[Python-ideas] Processing surrogates in

Fri May 8 14:41:01 CEST 2015

On Fri, May 8, 2015 at 10:32 PM, Serhiy Storchaka <storchaka at gmail.com> wrote:
> On 08.05.15 15:28, Chris Angelico wrote:
>>
>> On Fri, May 8, 2015 at 9:18 PM, Serhiy Storchaka <storchaka at gmail.com>
>> wrote:
>>>>
>>>> Can you give a simple example of a Python 2 program that provides output
>>>> that Python 3 will read as surrogates?
>>>
>>>
>>>
>>> f.write(u'𝄞'[:1].encode('utf-8'))
>>> json.dump(f, u'𝄞'[:1])
>>> pickle.dump(f, u'𝄞'[:1])
>>
>>
>> Not for me.
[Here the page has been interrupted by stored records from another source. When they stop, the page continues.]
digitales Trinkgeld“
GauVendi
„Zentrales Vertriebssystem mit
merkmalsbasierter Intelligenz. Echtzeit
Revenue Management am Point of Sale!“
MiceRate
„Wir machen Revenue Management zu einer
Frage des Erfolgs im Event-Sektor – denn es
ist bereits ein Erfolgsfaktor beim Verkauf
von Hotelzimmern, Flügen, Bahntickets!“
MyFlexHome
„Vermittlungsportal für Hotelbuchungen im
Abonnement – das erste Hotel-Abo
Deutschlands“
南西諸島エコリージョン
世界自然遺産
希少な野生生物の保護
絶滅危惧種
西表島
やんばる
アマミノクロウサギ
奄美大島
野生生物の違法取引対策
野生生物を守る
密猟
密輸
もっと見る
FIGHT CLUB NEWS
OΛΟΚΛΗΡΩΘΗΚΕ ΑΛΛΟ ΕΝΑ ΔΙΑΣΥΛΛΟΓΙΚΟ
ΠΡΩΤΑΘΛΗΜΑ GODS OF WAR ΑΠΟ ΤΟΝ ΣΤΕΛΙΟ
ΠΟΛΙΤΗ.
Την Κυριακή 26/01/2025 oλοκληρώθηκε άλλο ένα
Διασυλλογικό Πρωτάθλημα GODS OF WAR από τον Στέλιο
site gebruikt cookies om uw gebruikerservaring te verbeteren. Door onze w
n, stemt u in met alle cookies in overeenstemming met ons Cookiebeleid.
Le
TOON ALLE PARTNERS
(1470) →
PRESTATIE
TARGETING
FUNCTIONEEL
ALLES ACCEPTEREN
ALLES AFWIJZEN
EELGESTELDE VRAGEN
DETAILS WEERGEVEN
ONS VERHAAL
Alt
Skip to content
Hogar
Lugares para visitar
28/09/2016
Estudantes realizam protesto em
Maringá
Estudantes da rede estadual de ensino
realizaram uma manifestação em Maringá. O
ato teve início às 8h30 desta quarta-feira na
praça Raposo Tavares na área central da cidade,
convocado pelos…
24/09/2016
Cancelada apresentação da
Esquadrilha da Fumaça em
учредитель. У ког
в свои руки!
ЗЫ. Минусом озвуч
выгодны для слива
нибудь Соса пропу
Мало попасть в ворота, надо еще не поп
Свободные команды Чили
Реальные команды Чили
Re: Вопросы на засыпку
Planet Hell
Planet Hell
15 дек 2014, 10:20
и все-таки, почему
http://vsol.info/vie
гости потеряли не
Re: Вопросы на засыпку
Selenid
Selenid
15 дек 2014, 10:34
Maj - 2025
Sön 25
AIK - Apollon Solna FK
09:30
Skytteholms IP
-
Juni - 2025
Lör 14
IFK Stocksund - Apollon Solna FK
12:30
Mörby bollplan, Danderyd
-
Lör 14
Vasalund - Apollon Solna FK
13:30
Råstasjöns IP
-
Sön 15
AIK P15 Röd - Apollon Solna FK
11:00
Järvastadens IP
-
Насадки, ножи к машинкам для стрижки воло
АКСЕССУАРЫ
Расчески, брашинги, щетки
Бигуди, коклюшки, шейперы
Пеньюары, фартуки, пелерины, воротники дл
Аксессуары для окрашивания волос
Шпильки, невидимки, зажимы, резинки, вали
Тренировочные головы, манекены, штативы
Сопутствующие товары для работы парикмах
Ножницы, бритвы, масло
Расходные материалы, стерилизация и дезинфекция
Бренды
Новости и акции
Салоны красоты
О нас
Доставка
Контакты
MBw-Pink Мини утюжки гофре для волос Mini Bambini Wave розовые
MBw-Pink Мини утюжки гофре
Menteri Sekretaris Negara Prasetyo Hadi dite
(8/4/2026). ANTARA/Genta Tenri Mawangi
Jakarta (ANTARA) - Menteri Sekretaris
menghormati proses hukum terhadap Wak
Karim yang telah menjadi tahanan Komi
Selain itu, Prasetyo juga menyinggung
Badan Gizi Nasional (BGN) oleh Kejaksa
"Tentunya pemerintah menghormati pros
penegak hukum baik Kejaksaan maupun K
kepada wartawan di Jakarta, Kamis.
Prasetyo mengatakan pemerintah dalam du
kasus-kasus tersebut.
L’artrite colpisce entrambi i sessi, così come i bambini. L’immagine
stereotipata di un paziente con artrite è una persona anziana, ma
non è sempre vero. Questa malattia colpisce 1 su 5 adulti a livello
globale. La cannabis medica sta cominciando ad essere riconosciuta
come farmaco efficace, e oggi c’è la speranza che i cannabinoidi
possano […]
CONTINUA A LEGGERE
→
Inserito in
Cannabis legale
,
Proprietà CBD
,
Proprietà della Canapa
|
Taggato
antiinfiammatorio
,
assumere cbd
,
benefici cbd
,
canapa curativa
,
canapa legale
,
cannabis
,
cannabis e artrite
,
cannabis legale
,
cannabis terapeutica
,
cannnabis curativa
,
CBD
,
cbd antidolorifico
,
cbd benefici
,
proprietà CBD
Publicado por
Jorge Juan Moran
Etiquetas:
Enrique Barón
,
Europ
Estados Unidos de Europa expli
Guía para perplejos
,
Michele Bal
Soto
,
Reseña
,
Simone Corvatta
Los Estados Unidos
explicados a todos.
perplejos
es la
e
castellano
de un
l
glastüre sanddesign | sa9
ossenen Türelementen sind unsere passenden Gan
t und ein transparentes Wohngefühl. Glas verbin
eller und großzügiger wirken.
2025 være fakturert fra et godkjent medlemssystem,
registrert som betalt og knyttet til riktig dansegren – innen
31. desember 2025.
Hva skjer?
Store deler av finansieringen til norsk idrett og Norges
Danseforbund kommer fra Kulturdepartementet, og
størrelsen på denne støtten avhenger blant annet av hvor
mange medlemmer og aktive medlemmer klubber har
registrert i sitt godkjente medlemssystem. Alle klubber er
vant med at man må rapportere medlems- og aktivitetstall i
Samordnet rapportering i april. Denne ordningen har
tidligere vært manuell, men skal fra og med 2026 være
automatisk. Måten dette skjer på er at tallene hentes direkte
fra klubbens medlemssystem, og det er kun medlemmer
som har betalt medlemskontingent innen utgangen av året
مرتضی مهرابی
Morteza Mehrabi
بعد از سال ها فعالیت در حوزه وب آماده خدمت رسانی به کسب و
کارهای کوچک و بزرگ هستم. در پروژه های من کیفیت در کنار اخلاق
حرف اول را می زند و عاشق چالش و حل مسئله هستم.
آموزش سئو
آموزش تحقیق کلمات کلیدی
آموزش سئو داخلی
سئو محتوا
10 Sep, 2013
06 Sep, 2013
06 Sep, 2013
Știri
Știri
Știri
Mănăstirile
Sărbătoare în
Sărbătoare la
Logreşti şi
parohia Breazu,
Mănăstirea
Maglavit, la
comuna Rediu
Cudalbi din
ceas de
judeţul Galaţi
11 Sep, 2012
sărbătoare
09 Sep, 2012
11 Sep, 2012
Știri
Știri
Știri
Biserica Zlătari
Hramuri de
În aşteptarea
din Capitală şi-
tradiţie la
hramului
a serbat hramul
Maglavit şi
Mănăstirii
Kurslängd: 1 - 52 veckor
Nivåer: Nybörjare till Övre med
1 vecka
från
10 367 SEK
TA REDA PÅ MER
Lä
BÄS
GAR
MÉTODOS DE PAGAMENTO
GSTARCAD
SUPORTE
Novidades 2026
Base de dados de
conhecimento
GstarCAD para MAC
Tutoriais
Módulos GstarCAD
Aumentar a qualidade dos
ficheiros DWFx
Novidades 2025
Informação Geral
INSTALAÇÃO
In my Python 2, u'𝄞'[:1] == u'𝄞'. I suppose you're
>> talking only about the (buggy) narrow builds, in which case you don't
>> need to use string slicing at all. But in that case, all you're doing
>> is using a single "\uNNNN" escape code to create an unmatched
>> surrogate.
>
>
> I want to say that that it is easy to unintentionally get a data with
> encoded lone surrogate in Python 2.

Only on Windows, where the standard builds are narrow ones. (Also, how
hard and how bad would it be to change that, and have all python.org
installers produce wide builds?)

ChrisA